Here's the scene in Cleveland, Ohio.
At 9422 Chagrin Street, a hand-scrawled sign attached to a window indicates someone lives there: "Please Used."
After three rings of the bell, Sarah Evans, 60, opens the door with a mixture of curiosity and alarm.
She says she is one of the last people left on the street. And she is on the verge of losing this two-bedroom house in which she has lived for more than 30 years because she simply cannot afford her monthly payments.
It is a complicated story. She refinanced in 2003, but did not realize the document she signed included provisions to radically increase the interest rate.
She stopped making payments in 2006 and shows her unpaid bills totaling 24,000 dollars.
Her bank is in the midst of eviction procedures.
As well it should be. I am quite certain that, if Mrs. Light Bulb and I were to fall $24,000 behind in our mortgage payments, it wouldn't take over a year for our bank to evict us from our home. I'd guess six months at most.
But why did this happen in the first place? According to the fourth paragraph, "it's a complicated story." Really? How complicated can a refinance be? From the same paragraph:
She refinanced in 2003, but did not realize the document she signed included provisions to radically increase the interest rate.
Did not realize? Let's translate that into reality, shall we? "Ms. Evans did not read the document she signed." And so, instead of living up to the agreement to which she legally committed herself, she has decided to purposefully become delinquent in her mortgage payments. And just who is to blame for this?
For county treasurer Jim Rokakis, the greed of the banks is to blame for this man-made disaster.
"All you needed was a pulse to buy a house. Some loans were written with no money down, no proof of buyer's incomes. They did not even check what people were saying. Most of those folks were jobless," he said in an interview.

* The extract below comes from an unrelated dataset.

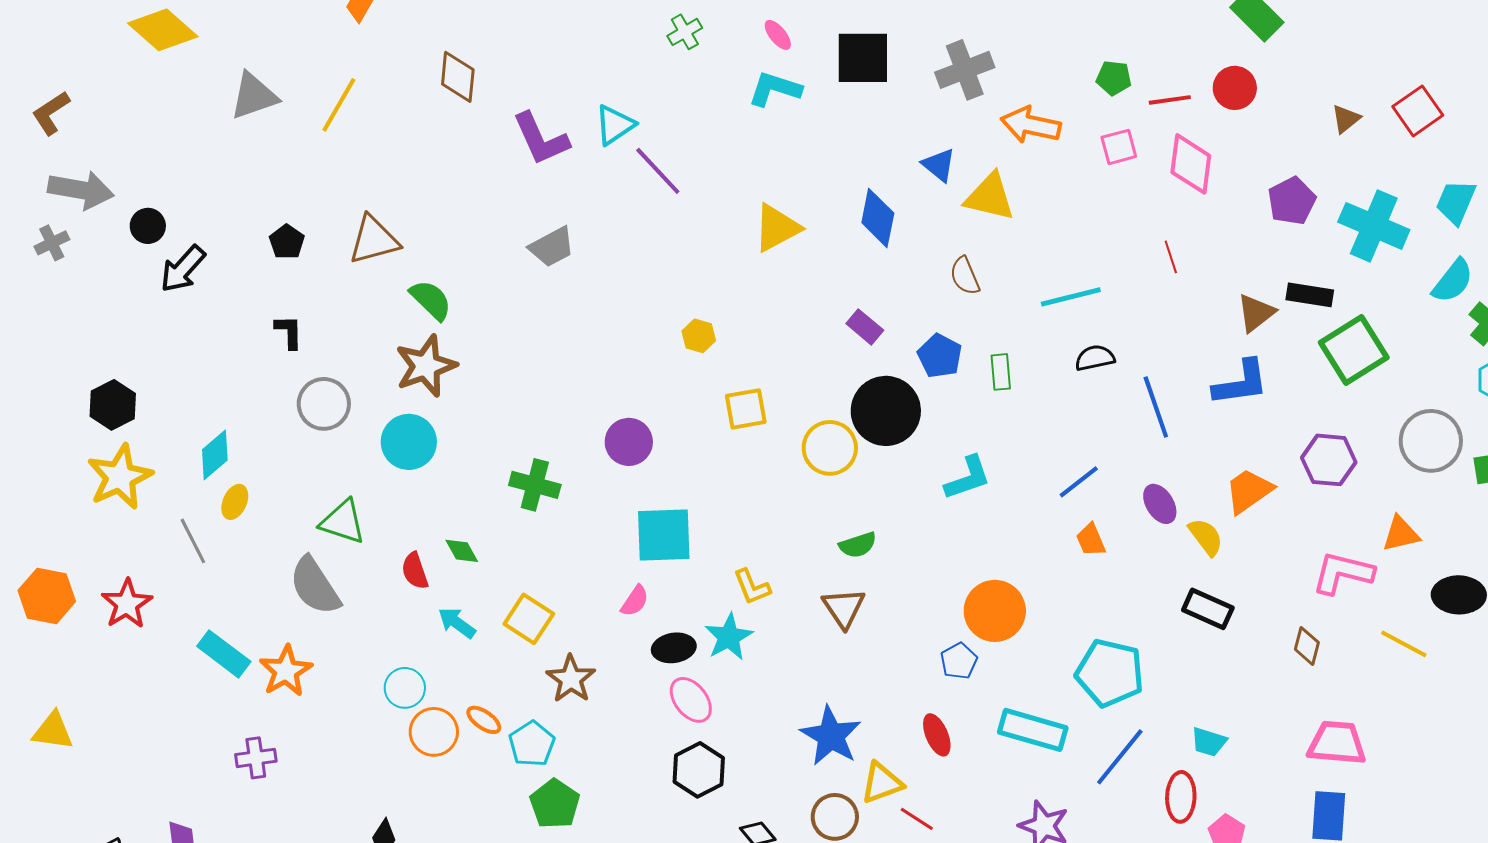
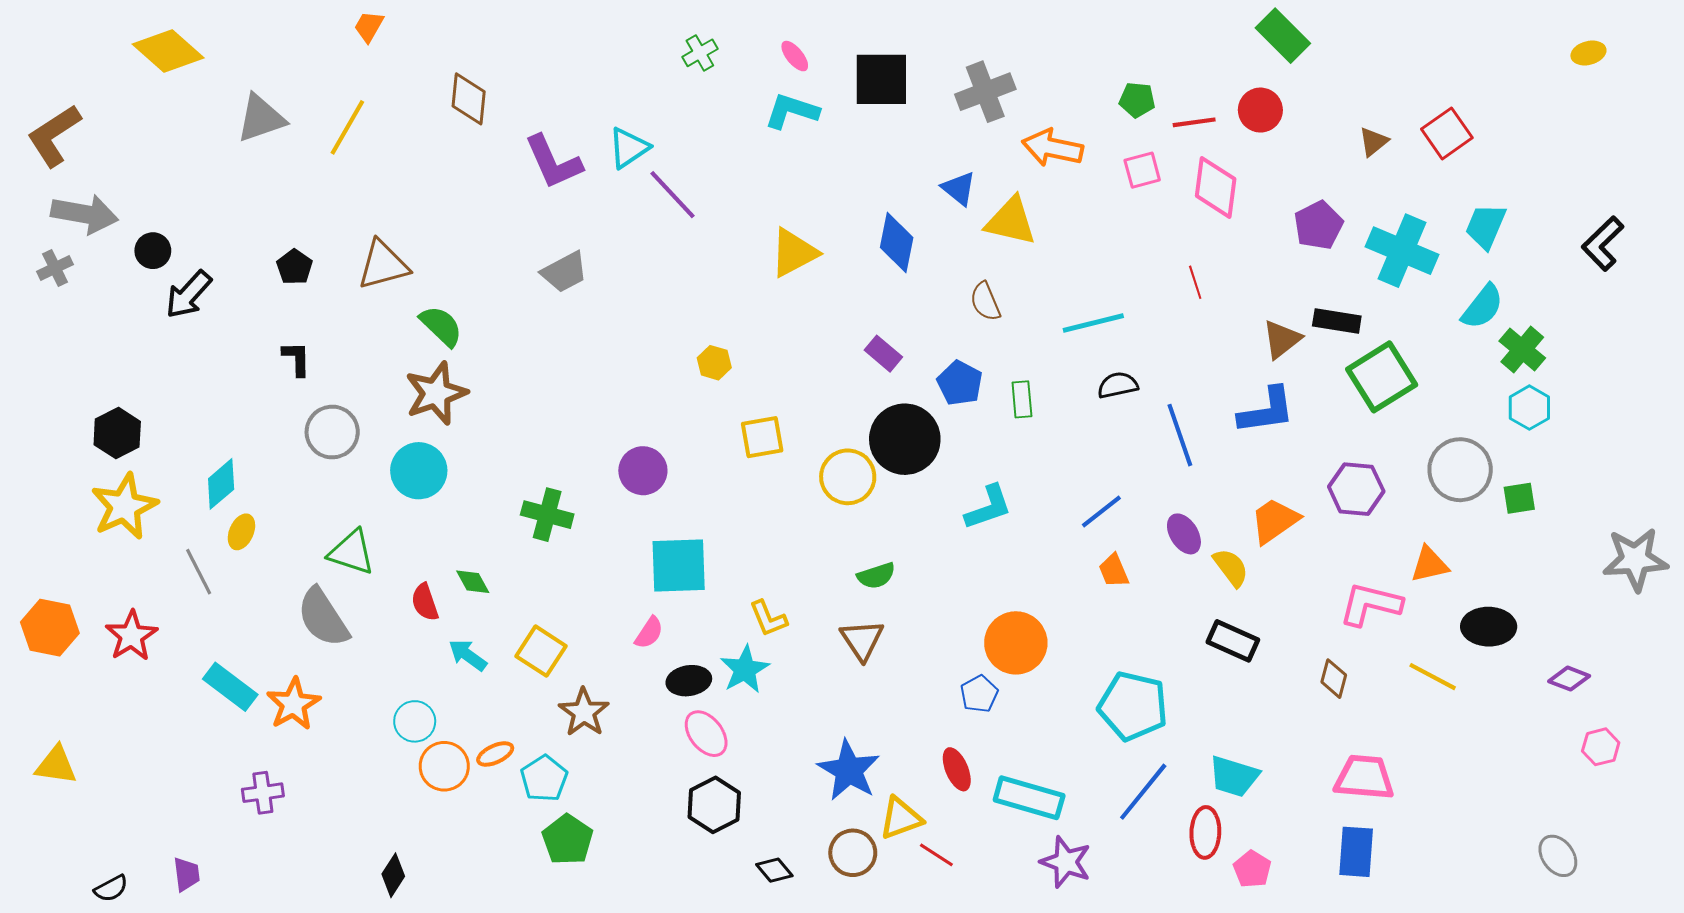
brown L-shape: (51, 113) -> (54, 136), size x1.4
orange ellipse: (484, 720) -> (495, 754), turned -60
cyan rectangle: (1033, 730) -> (1029, 798), moved
cyan trapezoid: (1209, 742) -> (1234, 776), size x1.4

"Shaker Heights was the perfect storm: poor folks, unemployed and a desire to get a piece of the American Dream."
Ah yes, the greed of the banks. Because, you know, the banks came into town and held a gun to the head of each home owner and made them refinance their fixed rate mortgages into adjustable rate mortgages. Those nasty banks.
I gotta tell you, I'm sick to death of hearing about these cases. I do have compassion for these people; losing your home must be an awful, awful thing. But if they want to find someone to blame, they need to look in the mirror. For most of us, purchasing a home is the single biggest financial transaction we will ever make in our lives. If you and I don't read every single word on every single page of our mortgage agreements, shame on us.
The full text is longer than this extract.